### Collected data
----------------------------------------
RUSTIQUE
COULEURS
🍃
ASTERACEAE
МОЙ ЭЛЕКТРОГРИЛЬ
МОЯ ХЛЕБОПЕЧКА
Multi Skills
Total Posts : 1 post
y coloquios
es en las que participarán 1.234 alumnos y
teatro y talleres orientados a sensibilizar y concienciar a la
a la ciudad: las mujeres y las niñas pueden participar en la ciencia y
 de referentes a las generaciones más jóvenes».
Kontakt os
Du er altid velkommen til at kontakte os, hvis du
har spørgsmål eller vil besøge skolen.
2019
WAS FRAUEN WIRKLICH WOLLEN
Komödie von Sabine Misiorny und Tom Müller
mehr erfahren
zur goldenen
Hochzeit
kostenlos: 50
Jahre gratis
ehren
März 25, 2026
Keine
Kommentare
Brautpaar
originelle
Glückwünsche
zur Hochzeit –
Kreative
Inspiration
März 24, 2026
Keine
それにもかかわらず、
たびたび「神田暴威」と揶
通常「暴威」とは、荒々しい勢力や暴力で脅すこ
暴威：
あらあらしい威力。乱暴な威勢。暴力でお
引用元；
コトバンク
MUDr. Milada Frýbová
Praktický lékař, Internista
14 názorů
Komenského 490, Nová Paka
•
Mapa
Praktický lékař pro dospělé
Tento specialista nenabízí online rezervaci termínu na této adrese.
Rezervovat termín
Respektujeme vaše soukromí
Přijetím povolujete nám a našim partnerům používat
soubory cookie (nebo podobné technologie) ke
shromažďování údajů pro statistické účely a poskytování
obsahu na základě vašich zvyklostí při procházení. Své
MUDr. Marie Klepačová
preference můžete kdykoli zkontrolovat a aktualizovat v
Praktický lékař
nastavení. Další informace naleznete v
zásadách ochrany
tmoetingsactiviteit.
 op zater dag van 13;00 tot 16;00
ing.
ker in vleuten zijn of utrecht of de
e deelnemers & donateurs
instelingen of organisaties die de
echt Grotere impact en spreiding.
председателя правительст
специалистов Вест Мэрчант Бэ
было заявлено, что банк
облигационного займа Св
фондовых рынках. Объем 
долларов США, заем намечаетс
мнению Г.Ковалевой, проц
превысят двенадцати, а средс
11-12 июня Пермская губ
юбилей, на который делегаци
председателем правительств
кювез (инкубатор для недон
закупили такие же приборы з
----------------------------------------
### TASK DETAILS
Every line above with the word "MUDr" belongs in the answer, copied as written.

### ANSWER FOR THE TASK
MUDr. Milada Frýbová
MUDr. Marie Klepačová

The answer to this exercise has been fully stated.